Entre l’office des morts et le bruit des ailes d’ange, ce chagrin — qui se veut par ailleurs, légitimement, très politique — emprunte tous ses symboles au folklore catholique.

Il est vrai que la déchristianisation (bien venue) de la société a laissé quelques béances et désarrois dans les comportements collectifs, notamment à l’occasion de la mort de personnes proches.
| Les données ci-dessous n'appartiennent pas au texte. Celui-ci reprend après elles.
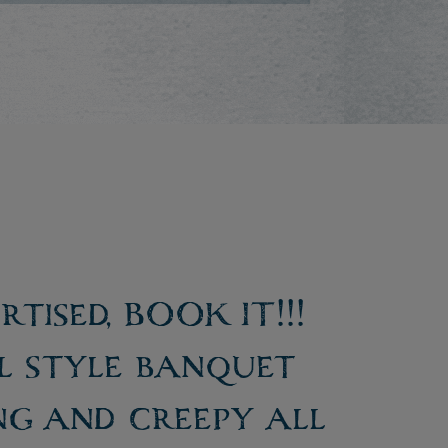
tised, BOOK IT!!!
al style banquet
ng and creepy all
On peut considérer le réemploi spontané et irréfléchi (même après coup) de termes religieux comme un symptôme d’une difficulté, sinon d’un échec de la société laïcisée à inventer de nouvelles pratiques et le nouveau vocabulaire qui les exprimerait.

Je me contenterai, pour conclure, de rappeler le parti pris par des militant(e)s autonomes parisiens, dans les années 1990. Pour saluer la mémoire d’un camarade mort du sida, illes détournèrent le RIP catholique, dont ils tirèrent la belle formule qui constitue le titre de ce billet : « Qu’il repose en guerre ! »

La mention impérative du « repos » affirme assez le « droit » reconnu à qui s’est beaucoup battu de reposer dans la mémoire commune. L’évocation de la guerre (sociale) marque le détournement rageur de la formule religieuse, loin de tout angélisme posthume.